[Dataset entries]

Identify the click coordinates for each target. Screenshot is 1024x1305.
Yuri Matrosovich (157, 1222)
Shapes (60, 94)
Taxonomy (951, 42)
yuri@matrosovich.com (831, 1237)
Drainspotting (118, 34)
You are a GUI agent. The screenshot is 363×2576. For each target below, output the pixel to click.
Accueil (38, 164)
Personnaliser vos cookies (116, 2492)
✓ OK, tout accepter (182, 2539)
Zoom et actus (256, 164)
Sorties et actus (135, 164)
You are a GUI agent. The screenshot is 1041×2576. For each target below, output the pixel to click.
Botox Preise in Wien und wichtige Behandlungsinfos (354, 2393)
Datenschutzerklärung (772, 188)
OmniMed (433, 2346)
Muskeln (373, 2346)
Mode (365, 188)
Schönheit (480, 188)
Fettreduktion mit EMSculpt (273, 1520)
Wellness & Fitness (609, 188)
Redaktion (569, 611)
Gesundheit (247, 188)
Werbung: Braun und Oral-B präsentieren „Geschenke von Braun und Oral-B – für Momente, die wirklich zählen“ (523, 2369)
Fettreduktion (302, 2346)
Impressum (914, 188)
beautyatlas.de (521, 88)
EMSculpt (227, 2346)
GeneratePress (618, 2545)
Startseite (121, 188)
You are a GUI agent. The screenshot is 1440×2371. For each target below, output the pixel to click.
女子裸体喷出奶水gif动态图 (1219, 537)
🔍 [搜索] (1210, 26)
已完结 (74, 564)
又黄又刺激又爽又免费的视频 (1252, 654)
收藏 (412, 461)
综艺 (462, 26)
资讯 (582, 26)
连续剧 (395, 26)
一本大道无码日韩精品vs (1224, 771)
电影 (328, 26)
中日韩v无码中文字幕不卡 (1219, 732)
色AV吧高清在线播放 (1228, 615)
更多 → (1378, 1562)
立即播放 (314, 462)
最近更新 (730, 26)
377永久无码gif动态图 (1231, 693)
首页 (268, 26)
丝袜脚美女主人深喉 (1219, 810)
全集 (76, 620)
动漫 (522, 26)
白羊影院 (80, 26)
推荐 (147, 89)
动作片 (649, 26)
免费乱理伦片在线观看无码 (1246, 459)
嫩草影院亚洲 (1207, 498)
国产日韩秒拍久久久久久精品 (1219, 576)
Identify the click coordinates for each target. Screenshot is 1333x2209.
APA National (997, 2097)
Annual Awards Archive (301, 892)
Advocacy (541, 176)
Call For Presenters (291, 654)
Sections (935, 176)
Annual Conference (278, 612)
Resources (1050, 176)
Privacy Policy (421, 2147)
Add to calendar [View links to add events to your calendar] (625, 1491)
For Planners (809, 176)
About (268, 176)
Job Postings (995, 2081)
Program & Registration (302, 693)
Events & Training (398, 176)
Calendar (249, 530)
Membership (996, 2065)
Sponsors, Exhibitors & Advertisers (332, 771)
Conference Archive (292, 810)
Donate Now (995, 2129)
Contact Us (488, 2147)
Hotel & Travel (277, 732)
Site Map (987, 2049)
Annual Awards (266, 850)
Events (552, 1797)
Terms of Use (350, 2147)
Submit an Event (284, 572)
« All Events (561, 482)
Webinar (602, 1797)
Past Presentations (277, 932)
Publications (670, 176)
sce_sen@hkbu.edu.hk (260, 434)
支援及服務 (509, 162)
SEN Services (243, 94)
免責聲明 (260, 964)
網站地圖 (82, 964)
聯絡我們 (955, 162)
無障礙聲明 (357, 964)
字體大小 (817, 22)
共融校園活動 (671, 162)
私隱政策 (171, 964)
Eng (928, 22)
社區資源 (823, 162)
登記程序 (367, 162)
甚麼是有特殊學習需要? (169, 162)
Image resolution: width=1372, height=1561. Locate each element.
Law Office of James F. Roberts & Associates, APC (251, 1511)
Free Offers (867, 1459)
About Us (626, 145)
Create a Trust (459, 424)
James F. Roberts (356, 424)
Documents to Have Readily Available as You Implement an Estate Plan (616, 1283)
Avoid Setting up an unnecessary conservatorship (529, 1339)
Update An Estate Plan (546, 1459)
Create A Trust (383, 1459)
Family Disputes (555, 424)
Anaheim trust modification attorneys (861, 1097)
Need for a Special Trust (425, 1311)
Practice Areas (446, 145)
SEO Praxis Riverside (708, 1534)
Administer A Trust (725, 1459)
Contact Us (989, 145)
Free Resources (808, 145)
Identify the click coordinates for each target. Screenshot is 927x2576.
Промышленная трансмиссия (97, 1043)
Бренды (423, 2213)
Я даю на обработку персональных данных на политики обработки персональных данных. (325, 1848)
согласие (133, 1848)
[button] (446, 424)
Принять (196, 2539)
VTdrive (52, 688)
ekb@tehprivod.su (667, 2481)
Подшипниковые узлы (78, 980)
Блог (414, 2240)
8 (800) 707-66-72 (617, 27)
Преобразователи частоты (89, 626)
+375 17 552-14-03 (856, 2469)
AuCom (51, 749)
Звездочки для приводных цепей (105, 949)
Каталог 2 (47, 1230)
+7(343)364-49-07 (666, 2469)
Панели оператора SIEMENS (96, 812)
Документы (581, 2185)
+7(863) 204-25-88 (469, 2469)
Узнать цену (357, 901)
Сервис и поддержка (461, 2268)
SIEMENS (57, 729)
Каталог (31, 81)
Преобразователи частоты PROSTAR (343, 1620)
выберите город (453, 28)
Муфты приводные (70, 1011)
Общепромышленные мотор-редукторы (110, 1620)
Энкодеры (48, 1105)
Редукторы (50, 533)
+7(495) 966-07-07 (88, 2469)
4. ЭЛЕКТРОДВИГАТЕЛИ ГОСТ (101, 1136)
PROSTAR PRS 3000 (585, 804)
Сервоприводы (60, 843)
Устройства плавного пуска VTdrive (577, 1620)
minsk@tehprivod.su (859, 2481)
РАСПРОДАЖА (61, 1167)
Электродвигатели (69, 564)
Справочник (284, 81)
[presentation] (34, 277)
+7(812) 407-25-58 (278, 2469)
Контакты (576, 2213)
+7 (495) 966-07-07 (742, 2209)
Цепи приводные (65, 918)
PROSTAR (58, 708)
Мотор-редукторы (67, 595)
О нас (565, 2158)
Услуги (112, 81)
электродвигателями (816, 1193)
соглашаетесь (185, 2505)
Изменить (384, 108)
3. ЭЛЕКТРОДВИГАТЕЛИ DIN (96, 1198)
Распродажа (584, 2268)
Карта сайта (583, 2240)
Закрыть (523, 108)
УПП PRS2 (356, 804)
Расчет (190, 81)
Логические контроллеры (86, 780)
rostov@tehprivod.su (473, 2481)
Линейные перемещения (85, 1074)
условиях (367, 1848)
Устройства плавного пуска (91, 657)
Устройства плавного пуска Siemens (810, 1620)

▶ _WHAT THIS TASK INVOLVES_
Scan the records above and report every line with the string "Преобразователи".

▶ _TASK OUTPUT_
Преобразователи частоты (89, 626)
Преобразователи частоты PROSTAR (343, 1620)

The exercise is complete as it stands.